• WHAT YOU SHOULD DO: If a line in the listing carries the word "eder", return a copy of that line.
────
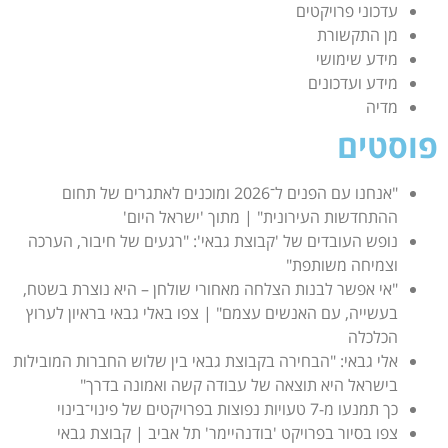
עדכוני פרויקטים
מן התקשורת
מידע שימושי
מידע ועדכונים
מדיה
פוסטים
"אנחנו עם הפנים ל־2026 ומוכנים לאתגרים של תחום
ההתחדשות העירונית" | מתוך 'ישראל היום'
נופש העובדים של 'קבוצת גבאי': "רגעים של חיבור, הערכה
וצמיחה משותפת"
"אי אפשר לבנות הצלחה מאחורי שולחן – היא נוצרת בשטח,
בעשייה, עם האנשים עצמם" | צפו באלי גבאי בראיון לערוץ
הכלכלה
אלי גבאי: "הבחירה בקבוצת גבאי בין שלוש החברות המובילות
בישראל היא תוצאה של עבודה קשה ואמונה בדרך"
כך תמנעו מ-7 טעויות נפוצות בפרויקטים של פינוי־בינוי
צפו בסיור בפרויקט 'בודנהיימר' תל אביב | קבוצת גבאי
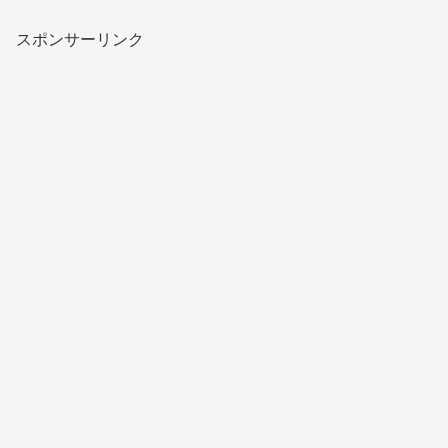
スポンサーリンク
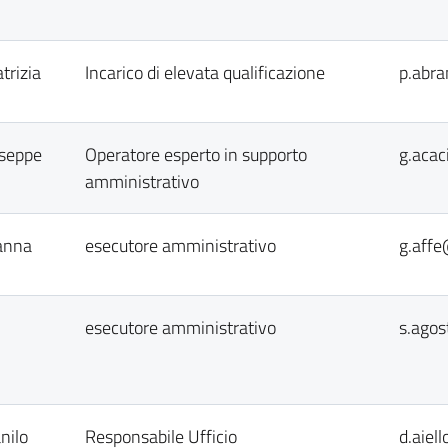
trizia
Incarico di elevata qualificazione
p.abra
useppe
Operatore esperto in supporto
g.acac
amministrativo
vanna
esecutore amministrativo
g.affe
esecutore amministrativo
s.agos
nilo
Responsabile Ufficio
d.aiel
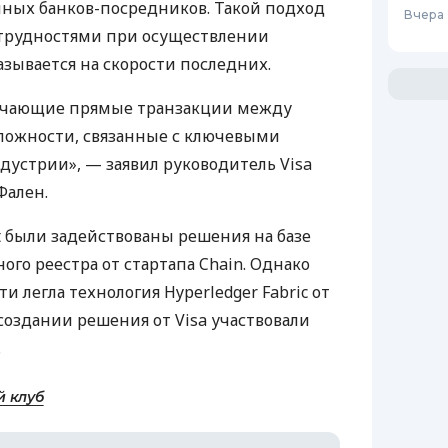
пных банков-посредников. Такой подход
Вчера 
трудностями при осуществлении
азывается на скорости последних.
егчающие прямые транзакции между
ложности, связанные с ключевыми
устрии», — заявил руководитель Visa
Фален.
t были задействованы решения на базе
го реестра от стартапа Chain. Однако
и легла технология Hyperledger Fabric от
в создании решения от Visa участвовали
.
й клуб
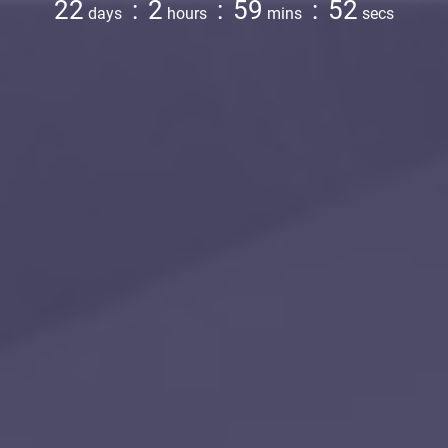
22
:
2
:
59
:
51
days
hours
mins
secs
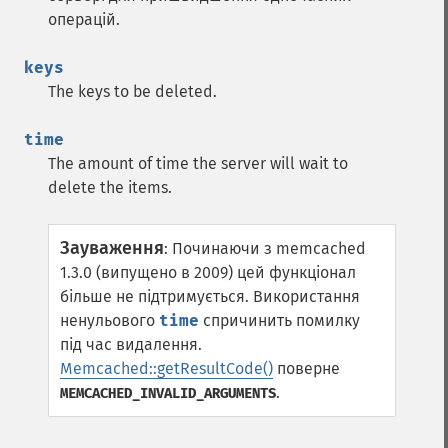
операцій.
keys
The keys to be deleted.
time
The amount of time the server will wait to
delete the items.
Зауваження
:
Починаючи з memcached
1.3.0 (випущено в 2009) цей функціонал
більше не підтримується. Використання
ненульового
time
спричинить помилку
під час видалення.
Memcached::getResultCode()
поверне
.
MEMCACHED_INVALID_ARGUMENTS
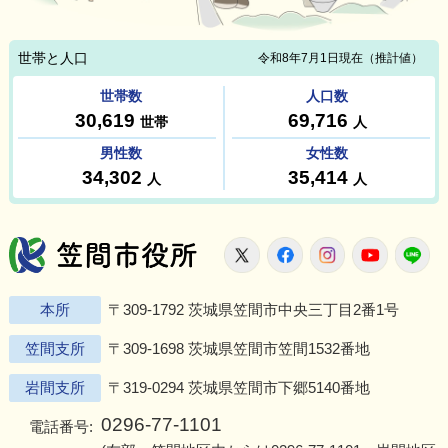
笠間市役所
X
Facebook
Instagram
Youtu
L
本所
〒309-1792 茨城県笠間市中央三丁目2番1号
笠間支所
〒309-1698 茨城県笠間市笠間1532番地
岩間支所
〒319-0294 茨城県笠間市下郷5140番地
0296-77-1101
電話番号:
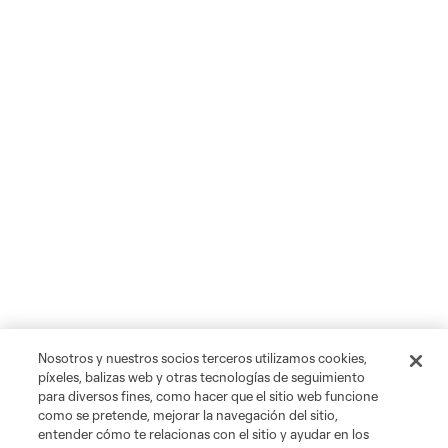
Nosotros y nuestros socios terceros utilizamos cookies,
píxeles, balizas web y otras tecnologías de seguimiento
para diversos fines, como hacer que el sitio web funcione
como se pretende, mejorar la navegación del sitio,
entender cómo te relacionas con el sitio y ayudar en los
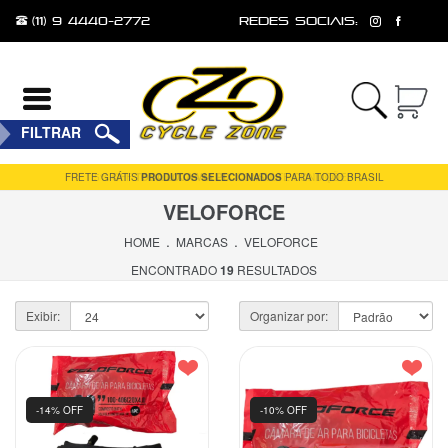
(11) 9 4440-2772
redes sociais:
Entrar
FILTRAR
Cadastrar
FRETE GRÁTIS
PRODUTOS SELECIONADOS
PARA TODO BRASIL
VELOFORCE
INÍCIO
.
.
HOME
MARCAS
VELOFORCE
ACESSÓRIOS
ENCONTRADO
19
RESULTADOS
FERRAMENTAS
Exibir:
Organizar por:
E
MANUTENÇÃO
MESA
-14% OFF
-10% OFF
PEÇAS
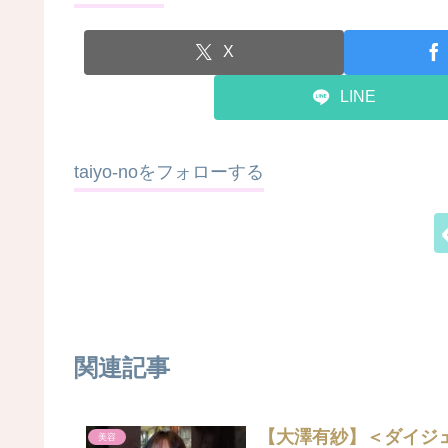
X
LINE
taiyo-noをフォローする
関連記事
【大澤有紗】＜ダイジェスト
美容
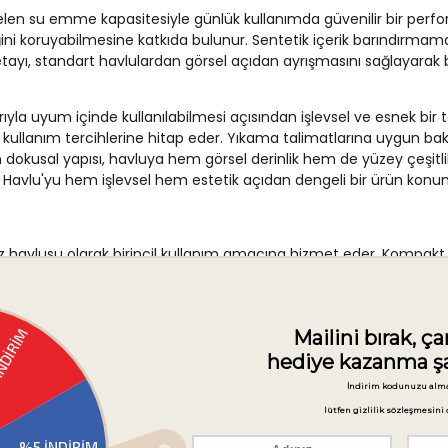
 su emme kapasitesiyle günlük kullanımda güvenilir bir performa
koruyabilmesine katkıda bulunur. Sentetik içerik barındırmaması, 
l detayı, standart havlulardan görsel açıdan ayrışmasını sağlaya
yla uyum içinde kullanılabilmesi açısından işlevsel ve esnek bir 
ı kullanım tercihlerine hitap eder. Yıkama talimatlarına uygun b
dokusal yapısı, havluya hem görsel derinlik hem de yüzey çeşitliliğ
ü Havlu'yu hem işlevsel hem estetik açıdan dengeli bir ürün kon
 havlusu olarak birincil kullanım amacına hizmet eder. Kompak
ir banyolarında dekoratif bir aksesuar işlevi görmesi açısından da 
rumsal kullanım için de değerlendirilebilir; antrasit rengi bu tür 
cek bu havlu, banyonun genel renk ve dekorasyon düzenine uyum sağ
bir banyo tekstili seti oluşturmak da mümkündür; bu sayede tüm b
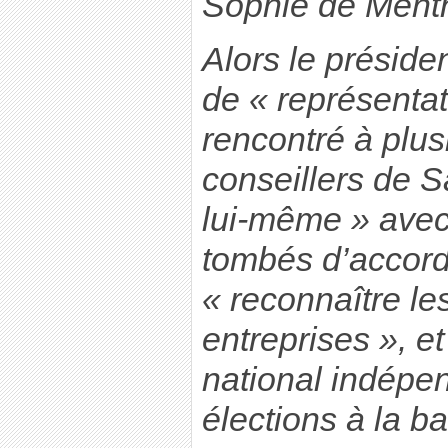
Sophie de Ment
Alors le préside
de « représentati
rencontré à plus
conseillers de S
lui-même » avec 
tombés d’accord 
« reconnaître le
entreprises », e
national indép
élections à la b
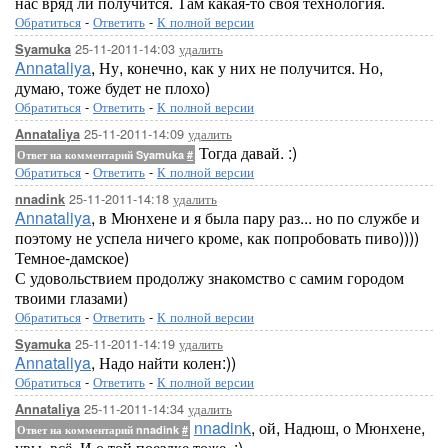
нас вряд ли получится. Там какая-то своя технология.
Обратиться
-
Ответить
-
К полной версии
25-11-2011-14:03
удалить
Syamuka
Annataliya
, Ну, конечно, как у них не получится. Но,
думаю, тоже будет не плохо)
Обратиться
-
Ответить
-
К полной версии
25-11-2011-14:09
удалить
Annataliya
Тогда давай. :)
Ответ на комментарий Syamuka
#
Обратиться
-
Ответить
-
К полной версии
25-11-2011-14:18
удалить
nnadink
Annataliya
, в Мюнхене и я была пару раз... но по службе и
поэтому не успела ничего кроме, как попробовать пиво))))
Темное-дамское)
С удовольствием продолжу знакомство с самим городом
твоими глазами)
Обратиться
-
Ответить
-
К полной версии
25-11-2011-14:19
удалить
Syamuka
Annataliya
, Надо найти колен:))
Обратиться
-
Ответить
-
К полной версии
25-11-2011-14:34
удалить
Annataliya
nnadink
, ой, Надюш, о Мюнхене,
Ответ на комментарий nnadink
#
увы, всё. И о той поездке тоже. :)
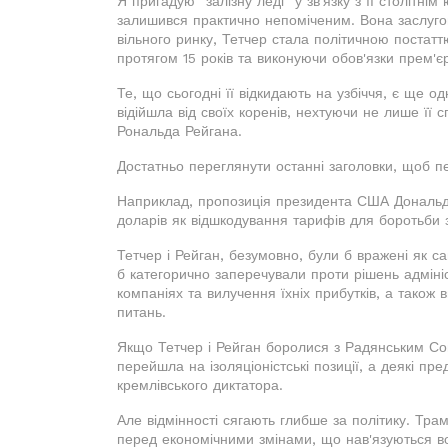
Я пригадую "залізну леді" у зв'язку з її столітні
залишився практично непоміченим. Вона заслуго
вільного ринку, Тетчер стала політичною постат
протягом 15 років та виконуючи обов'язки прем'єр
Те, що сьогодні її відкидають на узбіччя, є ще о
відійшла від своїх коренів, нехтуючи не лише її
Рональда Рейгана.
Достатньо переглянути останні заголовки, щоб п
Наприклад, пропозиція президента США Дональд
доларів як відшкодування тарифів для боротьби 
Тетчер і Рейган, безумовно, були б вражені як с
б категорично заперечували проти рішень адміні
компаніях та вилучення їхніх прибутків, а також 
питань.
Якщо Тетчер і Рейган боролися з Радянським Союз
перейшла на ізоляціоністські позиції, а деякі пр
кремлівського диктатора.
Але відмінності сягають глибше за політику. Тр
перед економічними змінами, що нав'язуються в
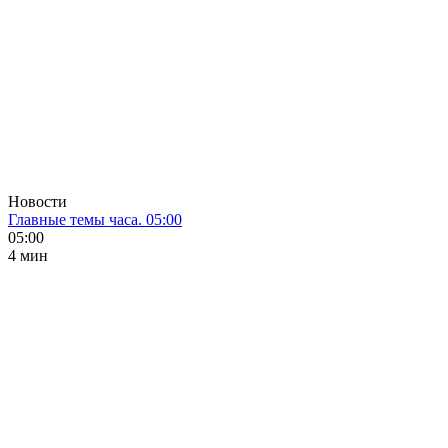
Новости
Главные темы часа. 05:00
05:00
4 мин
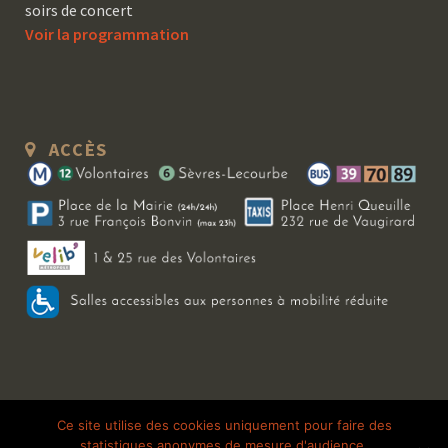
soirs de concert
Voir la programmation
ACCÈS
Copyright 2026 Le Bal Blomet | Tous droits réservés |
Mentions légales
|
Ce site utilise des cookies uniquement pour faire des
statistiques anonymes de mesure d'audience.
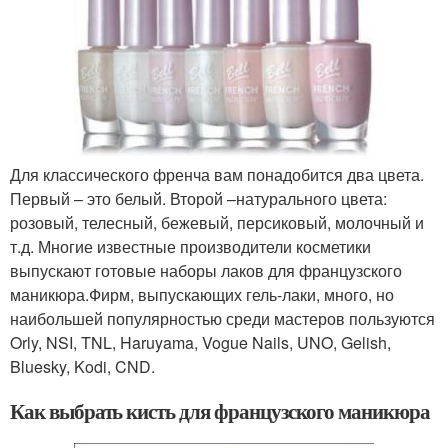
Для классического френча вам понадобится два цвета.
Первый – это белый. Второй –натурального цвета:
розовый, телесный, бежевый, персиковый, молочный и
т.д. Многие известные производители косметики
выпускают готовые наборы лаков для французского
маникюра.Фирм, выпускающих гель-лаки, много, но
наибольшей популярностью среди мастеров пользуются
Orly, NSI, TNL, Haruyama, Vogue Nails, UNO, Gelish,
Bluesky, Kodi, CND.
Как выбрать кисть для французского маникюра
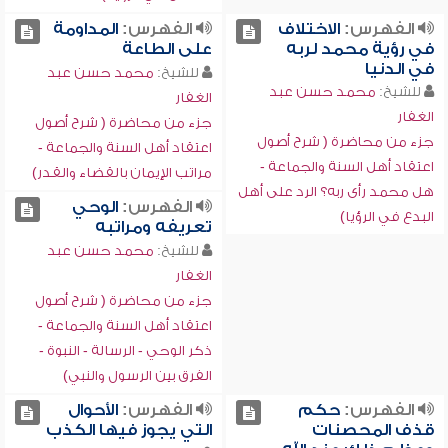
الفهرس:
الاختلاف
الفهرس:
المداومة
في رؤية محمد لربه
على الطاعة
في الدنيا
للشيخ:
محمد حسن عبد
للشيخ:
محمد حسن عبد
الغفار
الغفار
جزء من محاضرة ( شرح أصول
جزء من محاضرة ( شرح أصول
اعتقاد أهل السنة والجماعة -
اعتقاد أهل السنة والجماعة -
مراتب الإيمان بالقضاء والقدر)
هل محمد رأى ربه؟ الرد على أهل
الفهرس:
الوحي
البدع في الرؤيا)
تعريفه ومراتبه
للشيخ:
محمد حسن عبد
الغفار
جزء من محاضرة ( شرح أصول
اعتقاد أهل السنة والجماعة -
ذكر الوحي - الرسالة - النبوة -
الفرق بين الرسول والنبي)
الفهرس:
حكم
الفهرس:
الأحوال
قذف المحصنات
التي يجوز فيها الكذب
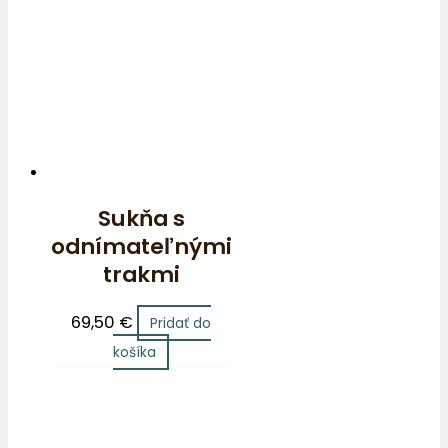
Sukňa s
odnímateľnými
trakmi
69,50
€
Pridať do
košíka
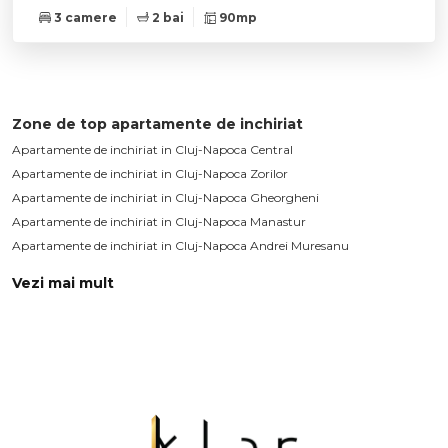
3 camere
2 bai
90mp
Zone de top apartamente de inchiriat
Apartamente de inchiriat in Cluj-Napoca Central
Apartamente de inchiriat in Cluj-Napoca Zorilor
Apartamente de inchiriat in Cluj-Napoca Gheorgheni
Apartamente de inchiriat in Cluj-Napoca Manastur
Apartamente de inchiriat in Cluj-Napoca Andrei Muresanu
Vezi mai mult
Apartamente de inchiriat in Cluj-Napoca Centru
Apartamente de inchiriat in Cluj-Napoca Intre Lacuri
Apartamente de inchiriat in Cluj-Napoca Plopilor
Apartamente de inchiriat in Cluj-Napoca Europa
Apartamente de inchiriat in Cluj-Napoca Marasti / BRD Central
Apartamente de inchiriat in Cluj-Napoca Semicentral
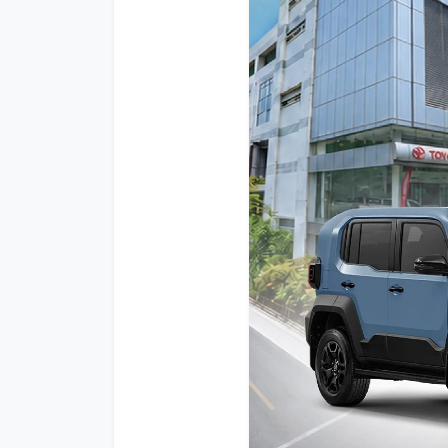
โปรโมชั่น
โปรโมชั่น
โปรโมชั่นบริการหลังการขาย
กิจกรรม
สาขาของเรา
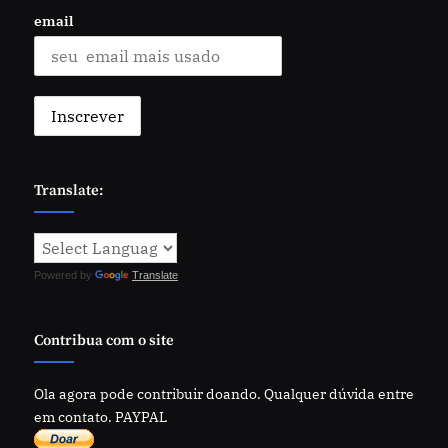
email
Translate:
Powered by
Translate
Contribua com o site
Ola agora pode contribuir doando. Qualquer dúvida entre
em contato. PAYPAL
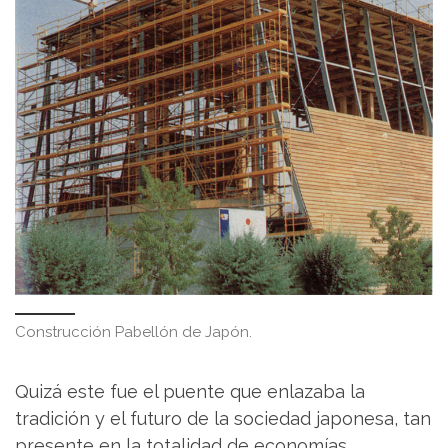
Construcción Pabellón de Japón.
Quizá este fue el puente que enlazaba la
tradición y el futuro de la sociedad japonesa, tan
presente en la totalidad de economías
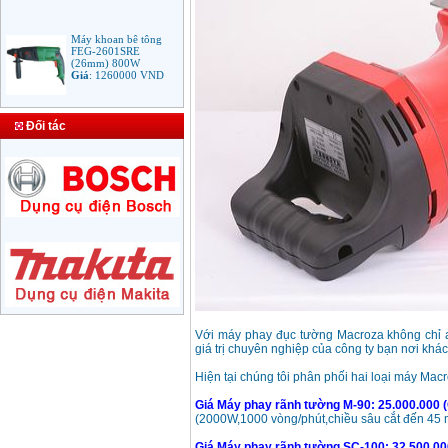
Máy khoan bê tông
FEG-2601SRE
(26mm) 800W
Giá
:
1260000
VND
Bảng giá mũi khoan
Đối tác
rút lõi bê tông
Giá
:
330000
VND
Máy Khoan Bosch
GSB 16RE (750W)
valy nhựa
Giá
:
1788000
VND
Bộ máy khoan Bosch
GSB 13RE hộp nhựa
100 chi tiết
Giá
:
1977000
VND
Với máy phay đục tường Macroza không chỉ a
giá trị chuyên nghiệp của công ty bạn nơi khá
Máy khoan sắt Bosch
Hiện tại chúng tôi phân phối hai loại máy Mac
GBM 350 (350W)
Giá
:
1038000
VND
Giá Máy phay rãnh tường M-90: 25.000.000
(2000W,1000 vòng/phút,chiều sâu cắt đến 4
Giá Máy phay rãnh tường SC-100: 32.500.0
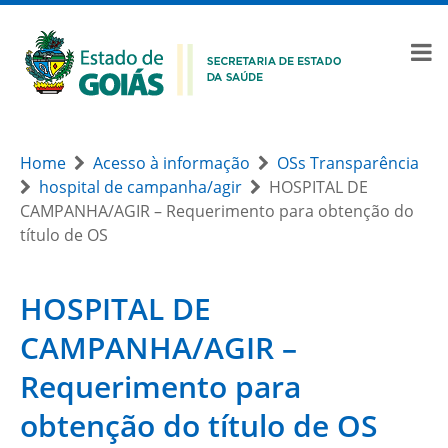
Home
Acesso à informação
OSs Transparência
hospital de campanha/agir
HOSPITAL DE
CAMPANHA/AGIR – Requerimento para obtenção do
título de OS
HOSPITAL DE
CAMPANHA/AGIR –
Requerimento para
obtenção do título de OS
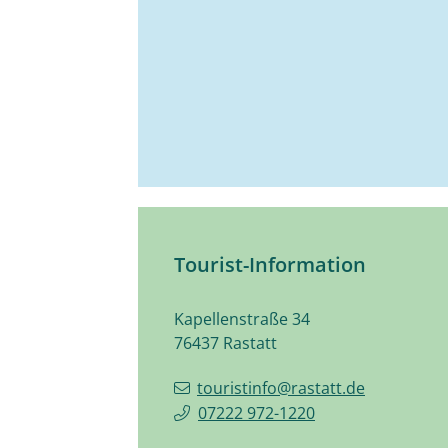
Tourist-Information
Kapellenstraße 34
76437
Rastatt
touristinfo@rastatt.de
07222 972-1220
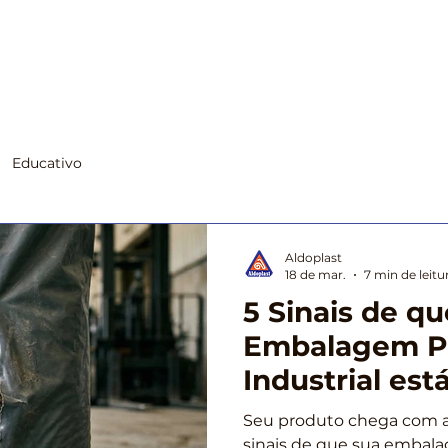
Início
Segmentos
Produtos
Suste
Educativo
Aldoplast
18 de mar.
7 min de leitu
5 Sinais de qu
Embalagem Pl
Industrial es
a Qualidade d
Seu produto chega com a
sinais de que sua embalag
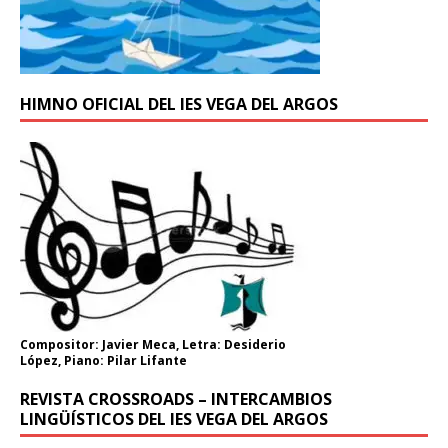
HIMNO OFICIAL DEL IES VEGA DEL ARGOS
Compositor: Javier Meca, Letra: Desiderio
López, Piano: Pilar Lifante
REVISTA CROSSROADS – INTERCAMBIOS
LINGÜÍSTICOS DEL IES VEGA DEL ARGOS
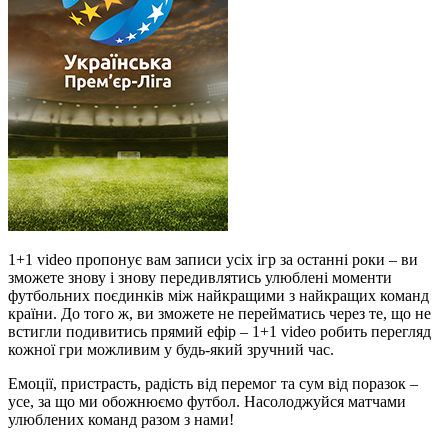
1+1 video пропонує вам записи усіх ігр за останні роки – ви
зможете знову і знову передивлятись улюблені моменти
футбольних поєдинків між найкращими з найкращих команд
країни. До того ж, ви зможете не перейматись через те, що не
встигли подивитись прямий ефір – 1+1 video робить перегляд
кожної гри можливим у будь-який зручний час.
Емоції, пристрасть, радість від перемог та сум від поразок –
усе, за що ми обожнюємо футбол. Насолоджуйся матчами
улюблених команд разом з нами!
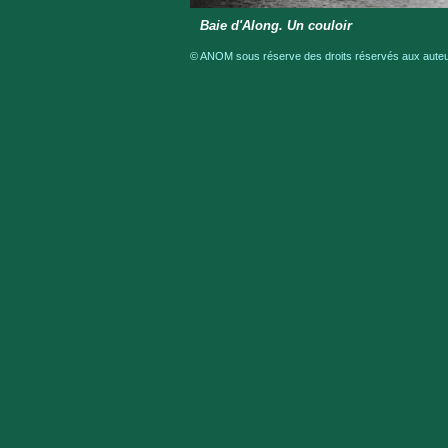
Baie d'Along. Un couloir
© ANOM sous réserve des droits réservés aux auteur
────
• REPLY:
ı kullanım tercihlerine hitap eder. Yıkama talimatlarına uygun b
 havlusu olarak birincil kullanım amacına hizmet eder. Kompak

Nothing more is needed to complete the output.